Billing and Coding Schools in Ohio – Summary Table
Top 5 Schools in Ohio
|Belmont College||68094 Hammond Rd, St Clairsville, OH 43950|
|Cuyahoga Community College||4250 Richmond Rd, Highland Hills, OH 44122|
|Eastern Gateway Community College||4000 Sunset Blvd, Steubenville, OH 43952|
|Fortis College – Cincinnati||11499 Chester Rd Suite 200, Cincinnati, OH 45246|
|Terra State Community College||2830 Napoleon Rd, Fremont, OH 43420|
Nationally, the average salary of a medical coder is around $51,000 with pay ranging from $38,000 to $68,000.

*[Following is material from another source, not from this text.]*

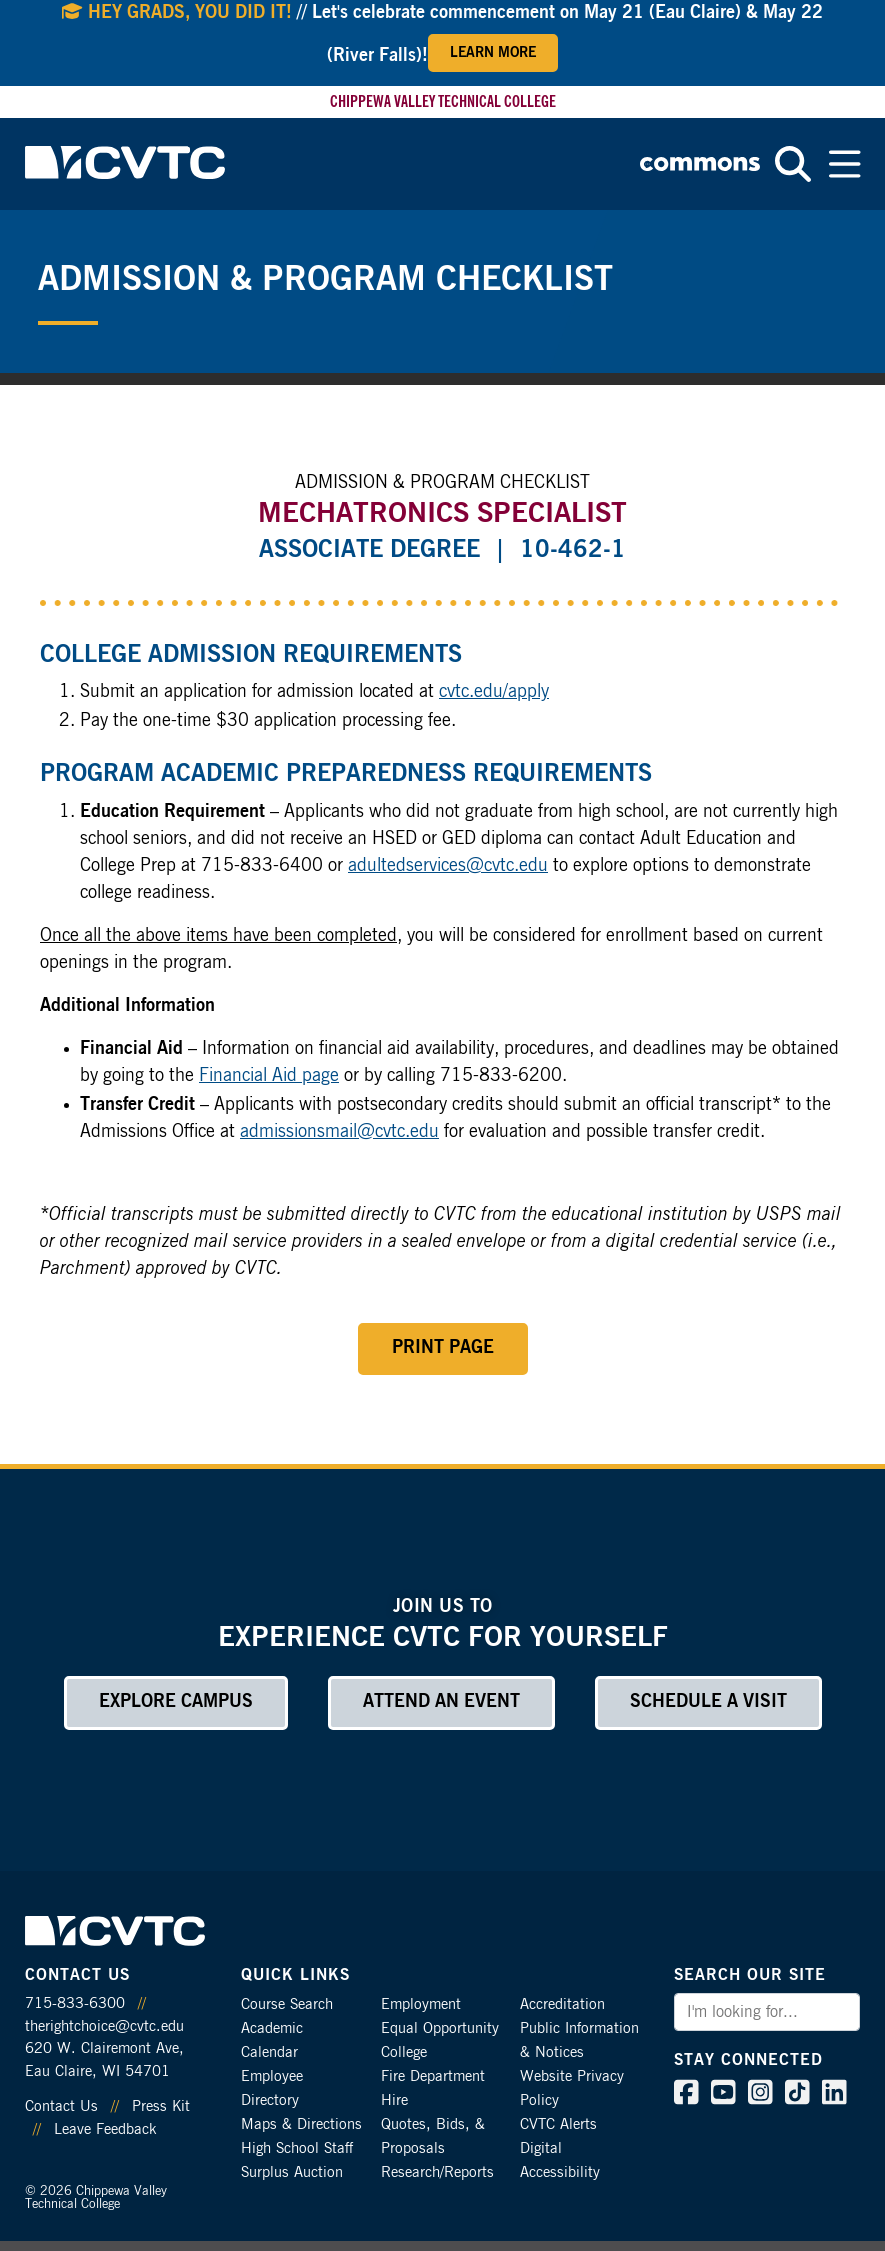  I want to click on Explore Campus, so click(176, 1702).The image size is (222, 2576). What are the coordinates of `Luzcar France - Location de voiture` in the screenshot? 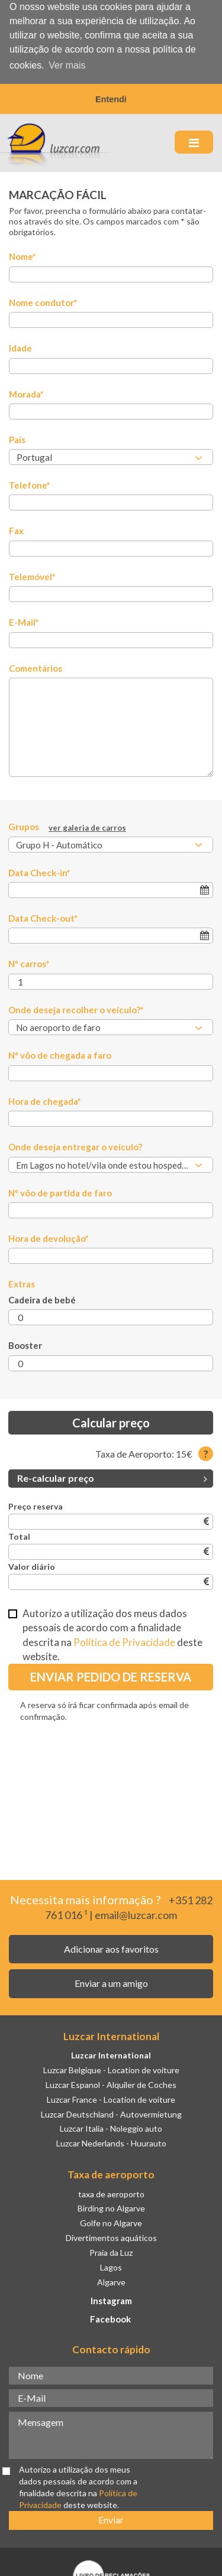 It's located at (111, 2099).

Medical coders in Ohio are right on par with the national median and pay range.Annual Salary Range:
Average Salary of Medical Biller and Coders in Ohio
Frequently Asked Questions
What are the Ohio State licensing requirements for becoming a medical biller and coder?
Ohio’s Government has no formal licensing requirements for medical billers and coders.
This means those who choose this profession can work in across a variety of healthcare facilities ranging from hospitals and ambulatory services to health clinics, nursing homes, doctors’ offices, and even law firms that deal with healthcare law.
Each of these facilities requires medical coders and billers to properly document patient health information.
What certification requirements exist in Ohio?
One of the quickest methods of gaining employment in this field is to earn a certification from a post-secondary school that provides medical billing and coding training.
Certificate programs can be completed in around nine months and cover medical coding, healthcare documentation, and medical terminology.
Also, earning a two-year associate degree in Medical Billing and Coding is an adequate form of certification required by employers.
Who administers the national certification exams?
After completing a medical billing and coding program, you will have the required skills to pass the national certification exams.
These examinations are administered by the American Academy of Professional Coders (AAPC) and the American Health Information Management Association (AHIMA).
Earning a certification from either of these organizations will improve your chances of finding a job.
It is important to note that while certifications are not mandatory in Ohio, potential employers highly regard them.
What educational requirements are necessary to enroll in a program?
Having a high school diploma or equivalent is the minimum educational prerequisite for enrolling in a medical billing and coding program, as required by the state.
However, you do not need additional credits or school to begin this education.
Many institutions and colleges request copies of high school transcripts as a standard part of their admissions process.
Is a medical biller and coder the same job?
No, medical billing and coding training is combined during the educational process, but there are many differences in the actual position.
Some companies hire candidates to perform both while others have separate roles.
Medical billers focus on generating accurate patient bills (claims), which includes verifying medical codes, applying precise details of every insurance policy, and reviewing patient histories.
The job duties of a medical coder include translating medical services into standardized reporting codes, which is an independent role that does not have much direct supervision.
Medical coders take medical reports and write descriptions of the numerous services a patient received to assign the appropriate code.
These codes then appear on insurance claims, which are critical to the medical billing process.